India’s biggest student protests in 25 years have spread to 18 campuses. Hindu nationalists are calling everyone else traitors, and this may just be the beginning of bad days to come, writes Shivam Vij.
Indien Studentenproteste in Neu Delhi
The government of India is at war with university students. The latest arena of tensions is inside the Jawahrlal Nehru University (JNU) in Delhi. The Delhi police have arrested its student union president and charged him with sedition. The last time the university’s student union leader was put in jail was when India imposed an authoritarian emergency in 1975, suspending constitutional rights. Protests at the arrest have now spread to 18 universities across India, the biggest student unrest in 25 years.
There is no evidence to back the charges against Kanhaiya Kumar, the student leader, and the police say they picked him up simply because he was there while anti-India slogans were being shouted.
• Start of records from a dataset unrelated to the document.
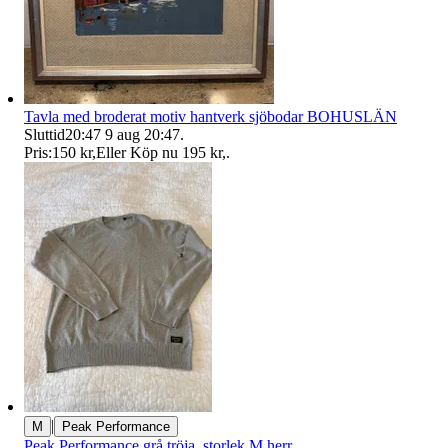
Tavla med broderat motiv hantverk sjöbodar BOHUSLÄN
Sluttid
20:47
9 aug 20:47
.
Pris:
150 kr
,
Eller Köp nu
195 kr
,
.
|
M
Peak Performance
Peak Performance grå tröja, storlek M herr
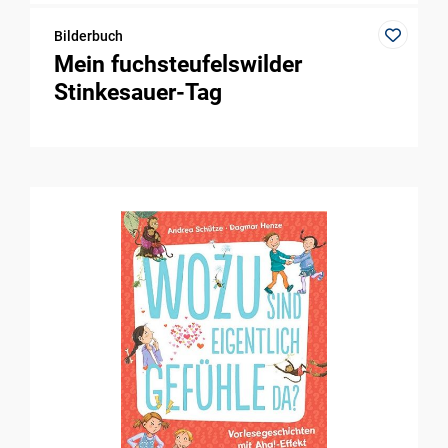
Bilderbuch
Mein fuchsteufelswilder
Stinkesauer-Tag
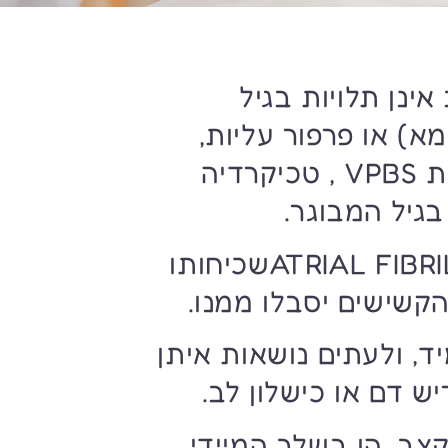
ינן תלויות בגיל
ל-חדרית SVT, לדוגמא) או פרפור עליות,
דיה
נציין שגם פרפור העליות ATRIAL FIBRILLATIONשכיחותו
ד, ולעתים נושאות איתן
ש דם או כישלון לב.
צב, הן בשלב המיידי,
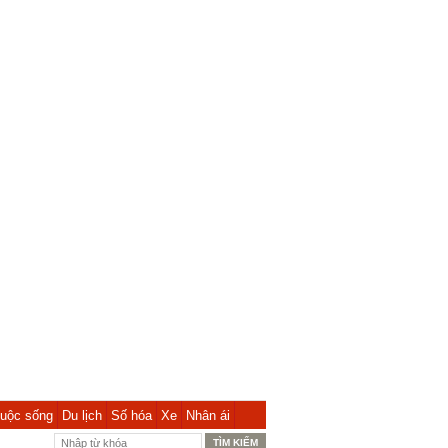
uộc sống
Du lịch
Số hóa
Xe
Nhân ái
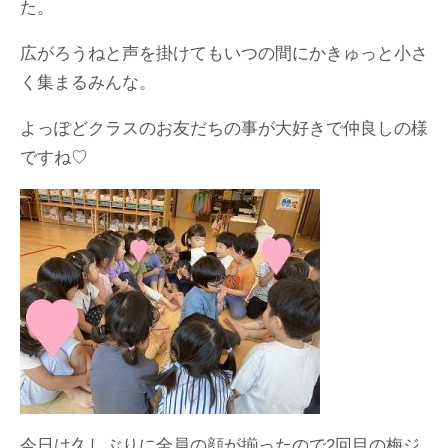
た。
広がろうねと声を掛けてもいつの間にかきゅっと小さ
く集まるみんな。
よっぽどクラスのお友だちの事が大好きで仲良しの様
ですね♡
今日は久しぶりに全員の顔が揃ったので2回目の梅ジ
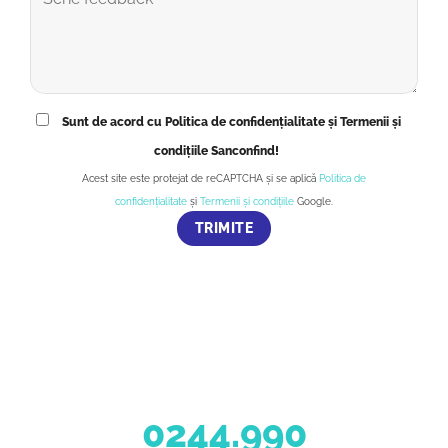
Sunt de acord cu Politica de confidențialitate și Termenii și
condițiile Sanconfind!
Acest site este protejat de reCAPTCHA și se aplică
Politica de
confidențialitate
și
Termenii și condițiile
Google.
0244.990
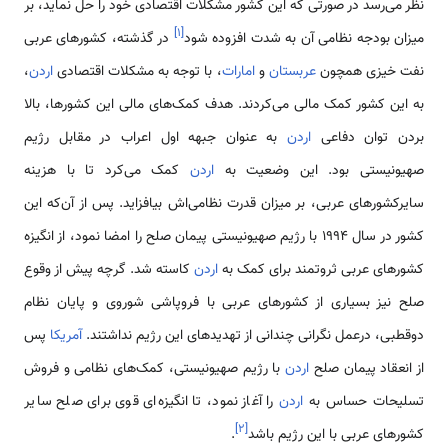
نظر می‌رسد در صورتی که این کشور مشکلات اقتصادی خود را حل نماید، بر
]
۱
[
میزان بودجه نظامی‌ آن به شدت افزوده‌ شود
در گذشته، کشورهای عربی
نفت خیزی همچون
عربستان
و
امارات
، با توجه به مشکلات اقتصادی
اردن
،
به این کشور کمک مالی می‌کردند. هدف کمک‌های مالی این کشورها، بالا
بردن توان دفاعی
اردن
به عنوان جبهه اول اعراب در مقابل رژیم
صهیونیستی بود. این وضعیت به
اردن
کمک می‌کرد تا با هزینه
سایرکشورهای عربی، بر میزان قدرت نظامی‌اش بیافزاید. پس از آن‌که این
کشور در سال 1994 با رژیم صهیونیستی پیمان صلح را امضا نمود، از انگیزه
کشورهای عربی ثروتمند برای کمک به
اردن
کاسته شد. گرچه پیش از وقوع
صلح نیز بسیاری از کشورهای عربی با فروپاشی شوروی و پایان نظام
دوقطبی، درعمل نگرانی چندانی از تهدیدهای این رژیم نداشتند.
آمریکا
پس
از انعقاد پیمان صلح
اردن
با رژیم صهیونیستی، کمک‌های نظامی‌ و فروش‌
تسلیحات حساس به
اردن
را آغاز نمود، تا انگیزه‌ای قوی برای صلح سایر
]
۲
[
کشورهای عربی با این رژیم باشد
.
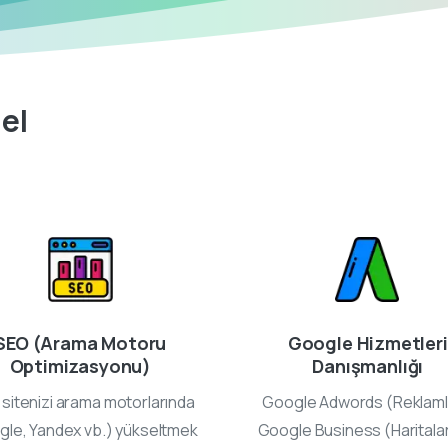
el
SEO (Arama Motoru
Google Hizmetleri
Optimizasyonu)
Danışmanlığı
sitenizi arama motorlarında
Google Adwords (Reklaml
gle, Yandex vb.) yükseltmek
Google Business (Haritala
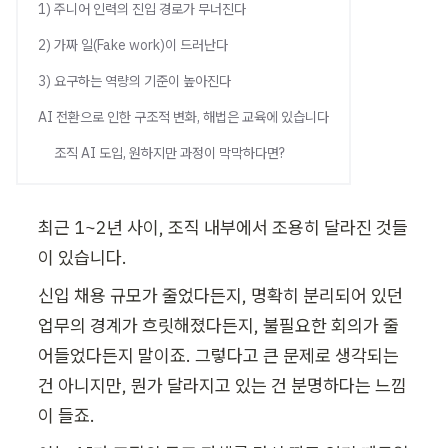
블로그
1) 주니어 인력의 진입 경로가 무너진다
세미나
임원
2) 가짜 일(Fake work)이 드러난다
AI 세미나
초급
기업교육 문의하기
3) 요구하는 역량의 기준이 높아진다
AI 전환으로 인한 구조적 변화, 해법은 교육에 있습니다
조직 AI 도입, 원하지만 과정이 막막하다면?
최근 1~2년 사이, 조직 내부에서 조용히 달라진 것들
이 있습니다. 
신입 채용 규모가 줄었다든지, 명확히 분리되어 있던 
업무의 경계가 흐릿해졌다든지, 불필요한 회의가 줄
어들었다든지 말이죠. 그렇다고 큰 문제로 생각되는 
건 아니지만, 뭔가 달라지고 있는 건 분명하다는 느낌
이 들죠.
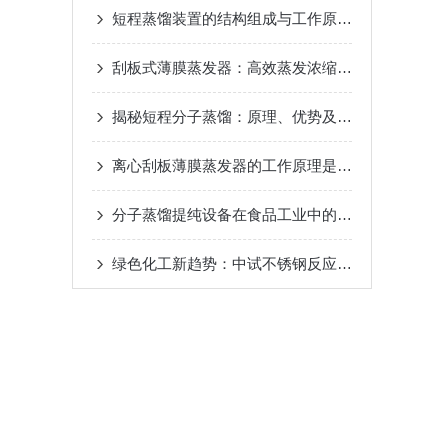
短程蒸馏装置的结构组成与工作原理
2024-10-17
刮板式薄膜蒸发器：高效蒸发浓缩设备的深度解析
揭秘短程分子蒸馏：原理、优势及未来发展趋势
20
离心刮板薄膜蒸发器的工作原理是什么？
2024-08-
分子蒸馏提纯设备在食品工业中的应用
2024-08-22
绿色化工新趋势：中试不锈钢反应釜的环保应用
20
The government even tried to link the leftists at JNU with terrorists in Pakistan. Both the government and its political supporters are upping the ante with overblown and anti-leftist nationalism. Virtually every institution and individual is being marked as either traitorous or nationalist. Since JNU is considered a leftist bastion, Hindu nationalists are demanding on Twitter that the university be shut down, and the demand to arrest “traitors” is trending on Twitter. One section of the political divide has assumed the monopoly over the power to issue certificates of patriotism.
DW-Korrespondent Shivam Vij QUALITÄT
Shivam Vij writes for DW from India
It has long been a grouse of Hindu nationalists that intellectual spaces in India, such as academia and English-language media, are dominated by leftist elements. Since Narendra Modi came to power in 2014, the government has tried to install right-wing heads in many such institutions, the key criterion being political affiliation and not talent. This in itself caused protests.
But now the nationalists seem to have decided to go a step further, turning students into political prisoners and taking to vigilantism and violence with impunity, as the police often stand by and do nothing. On Monday, journalists, academics and activists were attacked by lawyers close to the ruling party. “We’ll break your phones and your bones,” they said. Journalists were punched, slapped and abused, called terrorists and asked to leave.
The JNU fracas has come in the wake of protests over the suicide of a Dalit (formerly “untouchable”) student in the south-central city of Hyderabad. He took his own life after the Hyderabad Central University expelled him and stopped paying his fellowship, for “political reasons.” The university had acted under pressure from a Hindu nationalist youth organization, the Akhil Bhartiya Vidyarthi Parishad, which is closely involved in controversies across many universities.
Distraction from failure?
The growing anti-leftist rhetoric and vigilantism is disturbing, but not surprising. It has been on the rise since the Modi government came to power, and has experienced a surge lately. The opposition and critics say the government is trying to shift public attention from its failure. The economy is showing no signs of a great turnaround, as many had expected with Narendra Modi coming to power. Despite historic low prices of fuel, of which India is a net importer, the GDP growth rate has increased only marginally. The stock markets have fallen to the levels that prevailed under the previous government, which was battling high inflation and low growth. The Modi government’s “Make in India” campaign has not resulted in the hoped-for manufacturing revolution.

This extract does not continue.